When legendary actor Andy Griffith began working on his eponymous television comedy in 1960, he had a vision for what he wanted for the series.
As the first season progresses, that vision develops. When the show’s producers insisted on introducing a new character to the series, Griffith was dead set against it. And he was proven right.
‘The Andy Griffith Show’ did not reflect the headlines of the day
The now-classic comedy aired from 1960 to 1968, throughout some of the United States’ most trying times. The assassination of President John F. Kennedy in 1963, the Civil Rights movement, and the Vietnam War changed the nation forever. Yet, the town of Mayberry remains untouched by events that thrashed the world about.
“Because the war in Southeast Asia and the racial and student riots of the sixties were running simultaneously against the Griffith Show, it is little wonder that a town like Mayberry was so appealing,” wrote Richard Kelly, author of The Andy Griffith Show.
As Kelly noted, the overarching “character” of this enduring series is the town of Mayberry itself.
“The real hero of The Andy Griffith Show is the town of Mayberry, presided over by the sheriff without a gun, Andy Taylor,” Kelly said. “It is a small world, one that, confirms, is more colorful on simple black-and-white television sets.”
A Deputy was added to ‘The Andy Griffith Show’ early on
On the show’s pilot episode, there was Andy Taylor and his son Opie, but no Deputy Sheriff Barney Fife.
Knotts caught the pilot, which aired on The Danny Thomas Show in 1960, from his home. Newly unemployed after the cancellation of The Steve Allen Show on which he’d been a regular, Knotts reached out to his old pal Griffith for work.
Daniel de Visé wrote in Andy and Don: The Making of a Friendship and a Classic American TV Show, “As Don beheld Andy on [television], ‘the wheels in my brain began to whirl,’” Don recalled. “The part of Sheriff Andy Taylor seemed perfect for Andy. A show like that would be honey to the sponsors, with all its homespun charm. And Don wondered if there might be a place for him in Mayberry.”
Griffith, upon hearing from his future co-star, urged him to immediately contact the show’s producers. They liked what they saw in Knotts, and Barney Fife came to be.
The character Andy Griffith didn’t think would work – and he was right
Speaking to the Television Academy Foundation in 1999, Andy Griffith explained that in the first season, show creator Sheldon Leonard announced that the character of Andy Taylor needed a boss figure.
Griffith was actively involved with approval of jokes, scripts, and characters.

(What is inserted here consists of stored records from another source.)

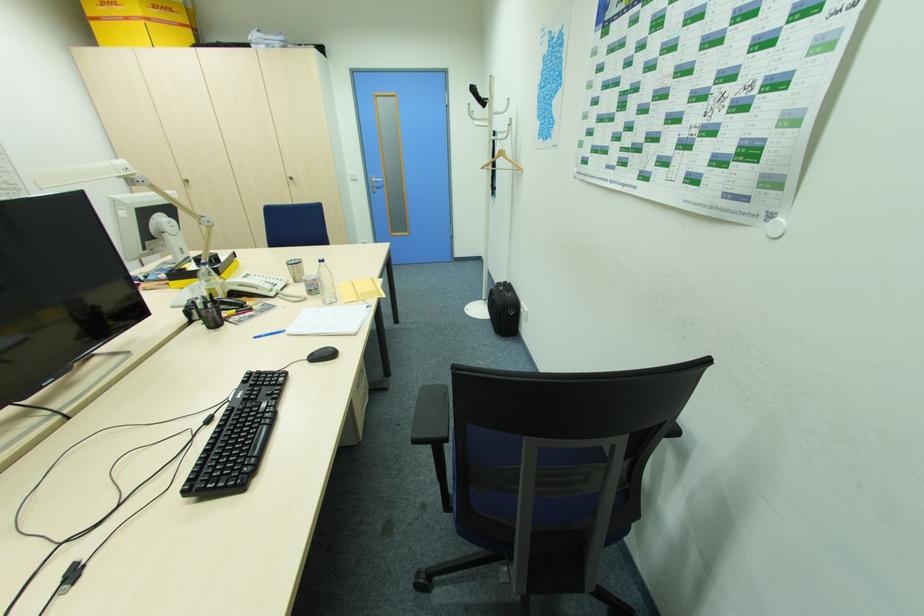 Locate an element on the screen. white notebook is located at coordinates (330, 320). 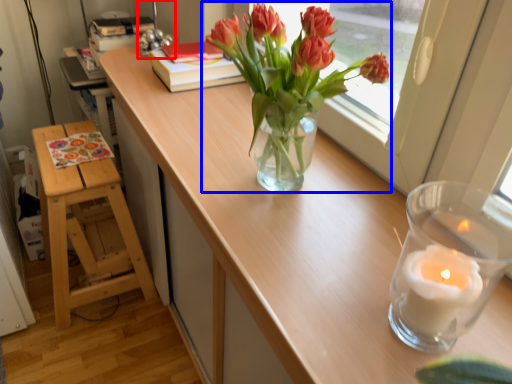 Question: Which of the following is the closest to the observer, table lamp (highlighted by a red box) or houseplant (highlighted by a blue box)?

Choices:
 (A) table lamp
 (B) houseplant

Answer: (B) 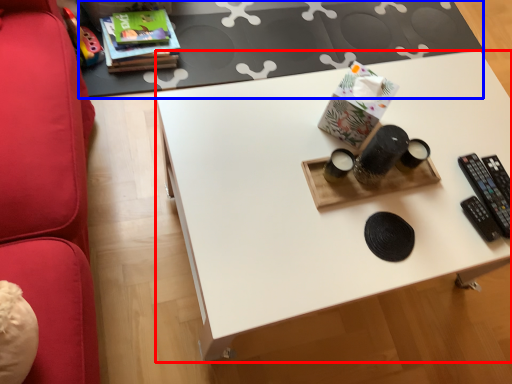 Question: Which of the following is the farthest to the observer, desk (highlighted by a red box) or table (highlighted by a blue box)?

Choices:
 (A) desk
 (B) table

Answer: (B) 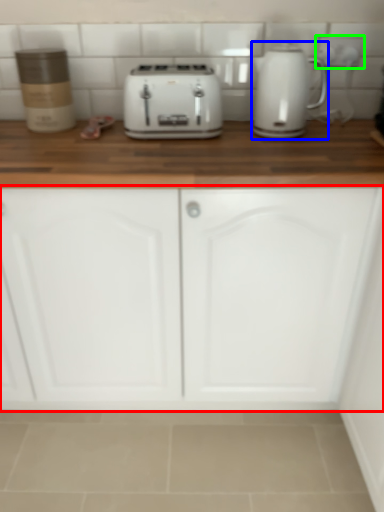 Question: Estimate the real-world distances between objects in this image. Which object is closer to cabinetry (highlighted by a red box), home appliance (highlighted by a blue box) or electric outlet (highlighted by a green box)?

Choices:
 (A) home appliance
 (B) electric outlet

Answer: (A) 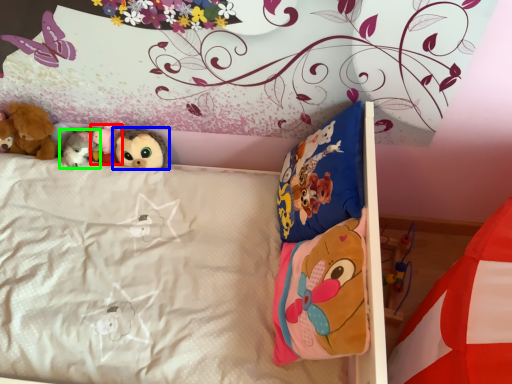 Question: Which object is positioned closest to toy (highlighted by a red box)? Select from toy (highlighted by a blue box) and toy (highlighted by a green box).

Choices:
 (A) toy
 (B) toy

Answer: (B) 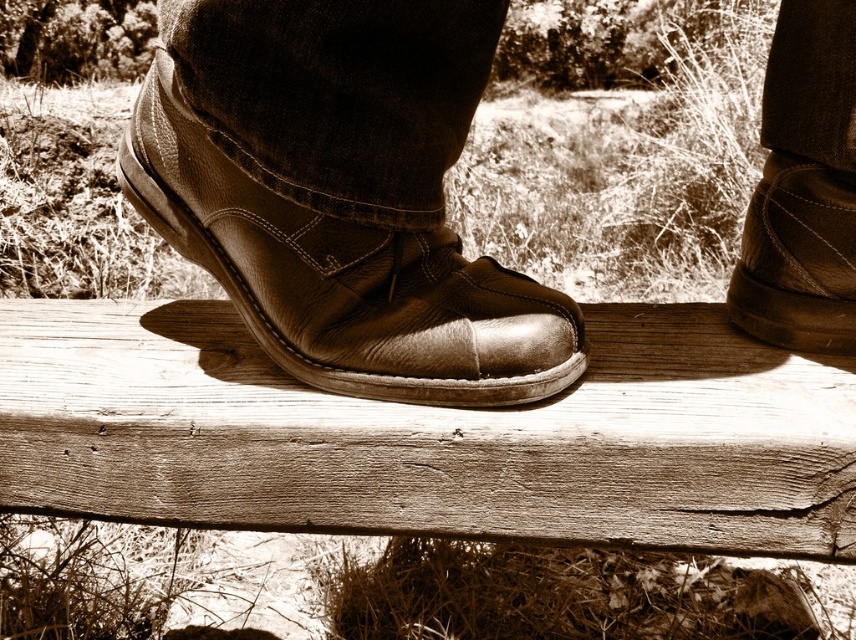 Question: Does shiny brown leather shoe at center have a larger size compared to leather boot at right?

Choices:
 (A) no
 (B) yes

Answer: (B)

Question: Does shiny brown leather shoe at center have a greater width compared to leather boot at right?

Choices:
 (A) no
 (B) yes

Answer: (B)

Question: Can you confirm if shiny brown leather shoe at center is thinner than leather boot at right?

Choices:
 (A) no
 (B) yes

Answer: (A)

Question: Which point is closer to the camera?

Choices:
 (A) shiny brown leather shoe at center
 (B) leather boot at right

Answer: (A) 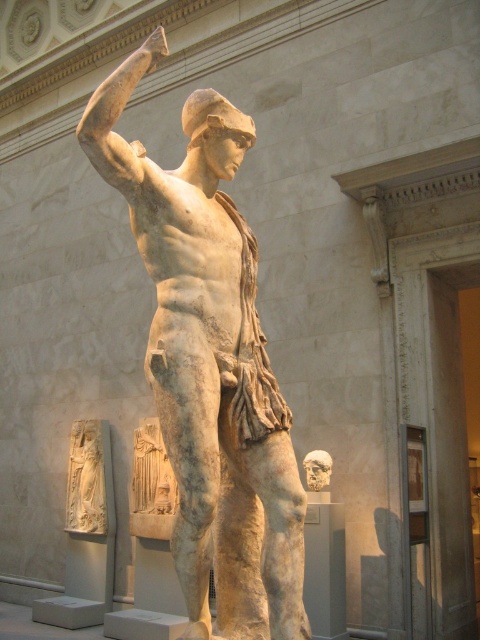 Is point (283, 618) farther from viewer compared to point (324, 467)?

No, it is in front of (324, 467).

Between white marble statue at center and matte stone head at center, which one is positioned lower?

Positioned lower is matte stone head at center.

Where is `white marble statue at center`? white marble statue at center is located at coordinates (210, 364).

Identify the location of white marble statue at center. The height and width of the screenshot is (640, 480). (210, 364).

At what (x,y) coordinates should I click in order to perform the action: click on white marble relief at lower left. Please return your answer as a coordinate pair (x, y). Looking at the image, I should click on tap(86, 480).

Does white marble relief at lower left have a lesser width compared to matte stone head at center?

No.

The height and width of the screenshot is (640, 480). What do you see at coordinates (86, 480) in the screenshot?
I see `white marble relief at lower left` at bounding box center [86, 480].

You are a GUI agent. You are given a task and a screenshot of the screen. Output one action in this format:
    pyautogui.click(x=<x>, y=<y>)
    Task: Click on the white marble relief at lower left
    This screenshot has width=480, height=640.
    Given the screenshot: What is the action you would take?
    pyautogui.click(x=86, y=480)

Does white marble statue at center have a smaller size compared to white marble relief at lower left?

Actually, white marble statue at center might be larger than white marble relief at lower left.

Which is more to the left, white marble statue at center or white marble relief at lower left?

Positioned to the left is white marble relief at lower left.

Where is `white marble statue at center`? white marble statue at center is located at coordinates (210, 364).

While he felt Leonard might have had a point, he didn’t like the direction he was going in. It led to the colleagues’ sole argument.
“The only fight Sheldon and I ever had in my whole acquaintanceship with him was over a story idea,” Griffith said. “He wanted to introduce a character that I knew wasn’t going to work. And it didn’t.”
The character Griffith referred to was the mayor of Mayberry.
“They wanted me to have a boss figure,” he continued. “That’s a good idea for the lead to have a boss figure. Like Lucy’s boss figure was her husband. They wanted to introduce a mayor as the boss figure.”
The show had two actors in the role of town mayor. The first was Dick Elliott who appeared as Mayor Pike in 11 episodes and died in 1961. Parley Baer then took on the role of the easily irked Mayor Stoner. Griffith’s argument against having the mayor as Andy Taylor’s boss was a technical detail, but one he felt could not be ignored.
“I told them before we started, ‘That can’t work because the mayor cannot be the boss to the sheriff,” he explained. “A sheriff is a county official. A mayor is just a little local town official. So, it didn’t work.”
Baer’s final appearance as Mayor Stoner was in the third season episode “Rafe Hollister Sings.” With no fanfare or explanation, the character quietly disappeared from the show.